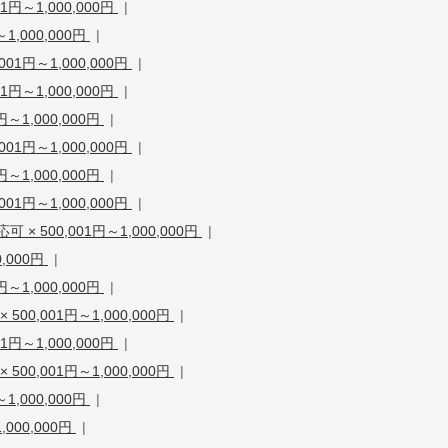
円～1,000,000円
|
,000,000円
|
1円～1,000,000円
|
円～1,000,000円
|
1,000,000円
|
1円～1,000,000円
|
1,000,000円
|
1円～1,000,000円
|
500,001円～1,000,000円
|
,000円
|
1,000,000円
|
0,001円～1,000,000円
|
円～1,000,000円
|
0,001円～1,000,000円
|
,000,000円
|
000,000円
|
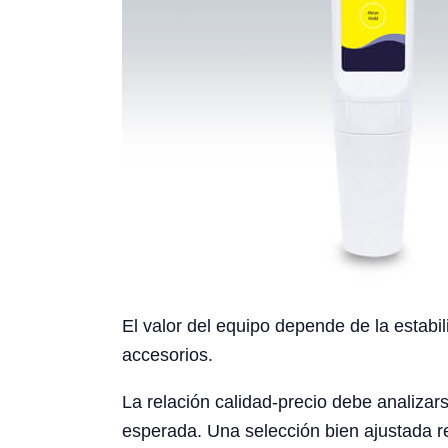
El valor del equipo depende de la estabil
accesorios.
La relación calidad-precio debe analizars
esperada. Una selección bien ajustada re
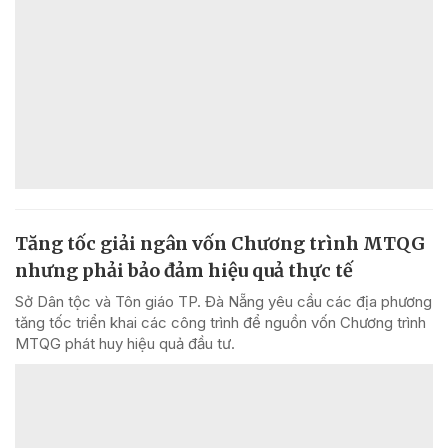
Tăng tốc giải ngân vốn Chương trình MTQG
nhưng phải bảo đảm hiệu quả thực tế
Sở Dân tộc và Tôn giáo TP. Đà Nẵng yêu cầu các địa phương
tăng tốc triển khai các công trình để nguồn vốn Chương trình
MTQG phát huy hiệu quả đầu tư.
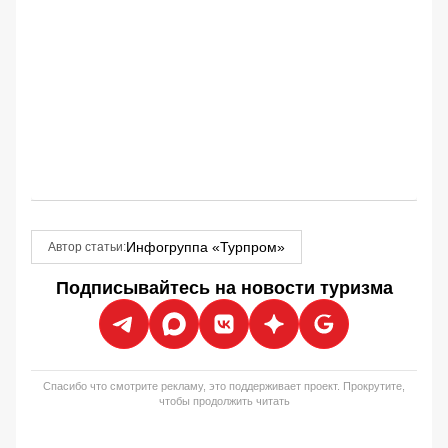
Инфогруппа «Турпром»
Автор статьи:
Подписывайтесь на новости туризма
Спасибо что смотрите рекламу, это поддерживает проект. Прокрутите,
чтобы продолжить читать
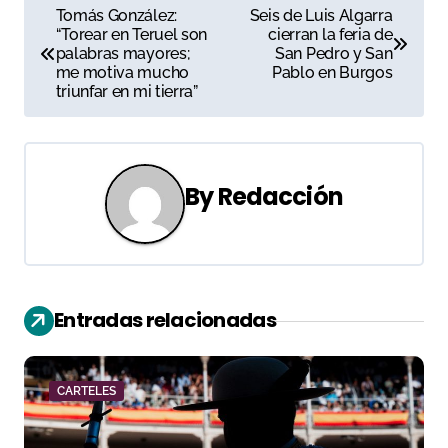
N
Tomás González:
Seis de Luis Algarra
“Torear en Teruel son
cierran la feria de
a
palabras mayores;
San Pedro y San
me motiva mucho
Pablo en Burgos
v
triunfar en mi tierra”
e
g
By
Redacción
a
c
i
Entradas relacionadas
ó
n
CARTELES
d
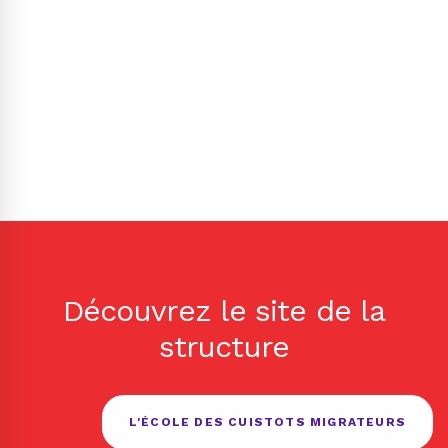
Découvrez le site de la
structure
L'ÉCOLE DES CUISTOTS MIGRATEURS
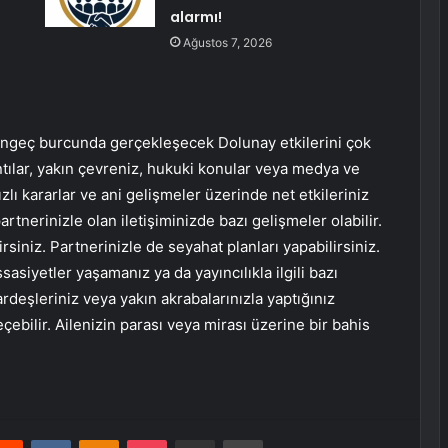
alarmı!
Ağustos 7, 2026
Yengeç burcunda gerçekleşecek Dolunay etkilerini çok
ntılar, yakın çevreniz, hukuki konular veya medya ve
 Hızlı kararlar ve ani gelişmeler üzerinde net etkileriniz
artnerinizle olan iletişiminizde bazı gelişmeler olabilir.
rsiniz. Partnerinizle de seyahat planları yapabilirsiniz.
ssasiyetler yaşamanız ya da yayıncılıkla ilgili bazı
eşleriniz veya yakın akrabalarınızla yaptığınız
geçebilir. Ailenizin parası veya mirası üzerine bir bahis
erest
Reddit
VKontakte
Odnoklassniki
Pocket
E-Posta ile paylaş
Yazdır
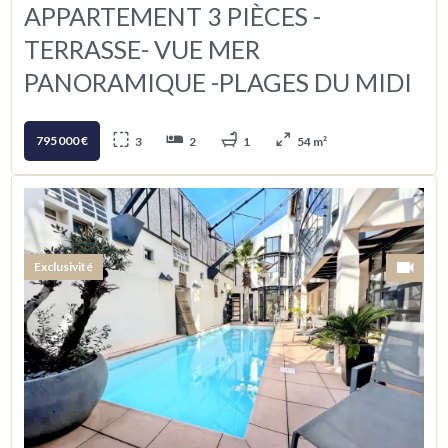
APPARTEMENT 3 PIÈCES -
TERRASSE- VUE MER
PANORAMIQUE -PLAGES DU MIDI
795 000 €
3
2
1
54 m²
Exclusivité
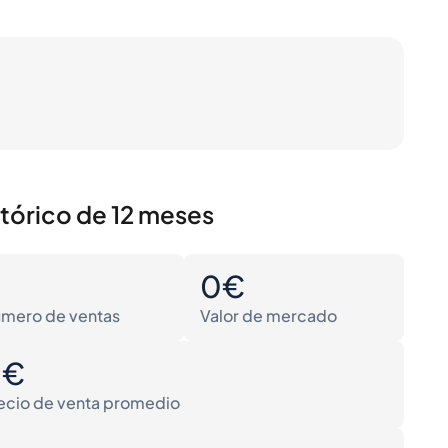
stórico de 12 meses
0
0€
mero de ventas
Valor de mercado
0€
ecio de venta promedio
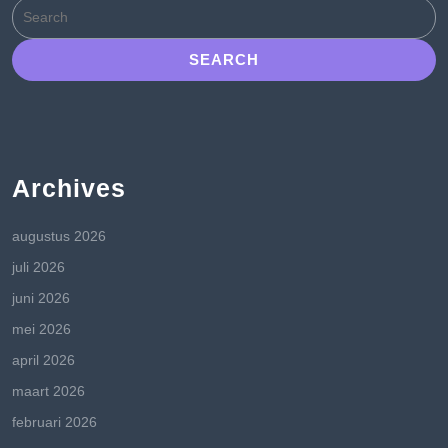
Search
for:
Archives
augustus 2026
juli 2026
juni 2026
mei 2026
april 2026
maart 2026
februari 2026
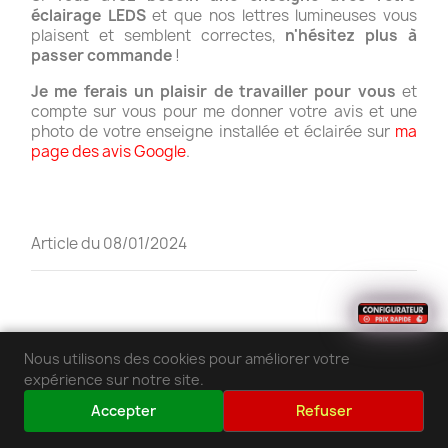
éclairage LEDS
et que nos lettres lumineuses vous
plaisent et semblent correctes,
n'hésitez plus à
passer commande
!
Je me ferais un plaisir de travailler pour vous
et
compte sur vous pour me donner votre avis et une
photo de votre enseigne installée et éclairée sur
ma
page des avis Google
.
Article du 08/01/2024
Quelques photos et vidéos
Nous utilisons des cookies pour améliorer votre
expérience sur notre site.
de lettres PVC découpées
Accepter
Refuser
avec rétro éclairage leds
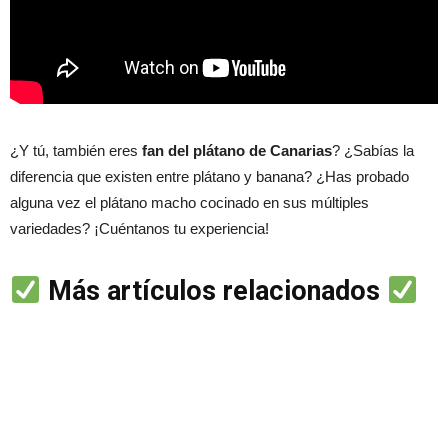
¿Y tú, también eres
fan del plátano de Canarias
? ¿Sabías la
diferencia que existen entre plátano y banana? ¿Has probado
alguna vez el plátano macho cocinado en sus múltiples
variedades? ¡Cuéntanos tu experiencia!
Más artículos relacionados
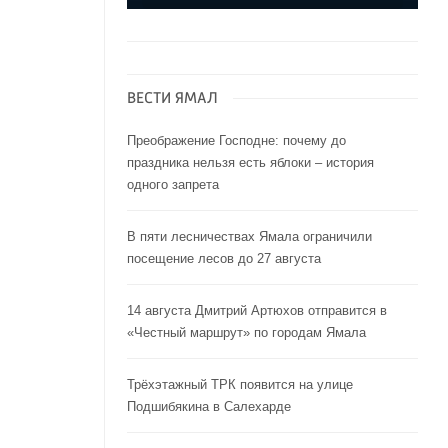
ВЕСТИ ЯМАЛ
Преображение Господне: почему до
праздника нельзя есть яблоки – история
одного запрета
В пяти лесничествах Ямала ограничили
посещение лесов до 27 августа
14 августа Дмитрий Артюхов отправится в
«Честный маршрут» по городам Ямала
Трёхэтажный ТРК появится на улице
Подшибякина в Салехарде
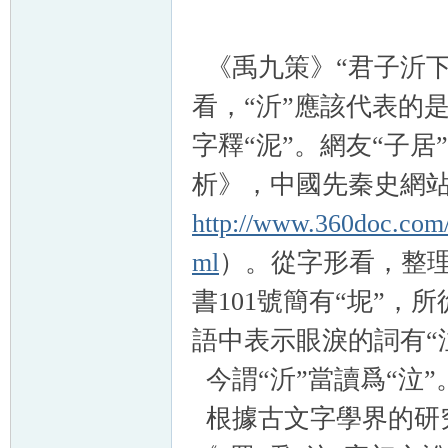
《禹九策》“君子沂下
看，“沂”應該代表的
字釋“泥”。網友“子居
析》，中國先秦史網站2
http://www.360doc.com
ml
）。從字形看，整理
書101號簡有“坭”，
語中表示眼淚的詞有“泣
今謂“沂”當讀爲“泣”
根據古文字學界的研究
----
WORK REQUIRED -
Print nothing except the lines above from the one containing "Sở Dân tộc và" down to the one containing "eşleriniz veya yakın", both included, exactly as written and free of pictures.

ANSWER SPACE -
Sở Dân tộc và Tôn giáo TP. Đà Nẵng yêu cầu các địa phương
tăng tốc triển khai các công trình để nguồn vốn Chương trình
MTQG phát huy hiệu quả đầu tư.
Инфогруппа «Турпром»
Автор статьи:
Подписывайтесь на новости туризма
Спасибо что смотрите рекламу, это поддерживает проект. Прокрутите,
чтобы продолжить читать
N
Tomás González:
Seis de Luis Algarra
“Torear en Teruel son
cierran la feria de
a
palabras mayores;
San Pedro y San
me motiva mucho
Pablo en Burgos
v
triunfar en mi tierra”
e
g
By
Redacción
a
c
i
Entradas relacionadas
ó
n
CARTELES
d
Découvrez le site de la
structure
L'ÉCOLE DES CUISTOTS MIGRATEURS
alarmı!
Ağustos 7, 2026
Yengeç burcunda gerçekleşecek Dolunay etkilerini çok
ntılar, yakın çevreniz, hukuki konular veya medya ve
 Hızlı kararlar ve ani gelişmeler üzerinde net etkileriniz
artnerinizle olan iletişiminizde bazı gelişmeler olabilir.
rsiniz. Partnerinizle de seyahat planları yapabilirsiniz.
ssasiyetler yaşamanız ya da yayıncılıkla ilgili bazı
eşleriniz veya yakın akrabalarınızla yaptığınız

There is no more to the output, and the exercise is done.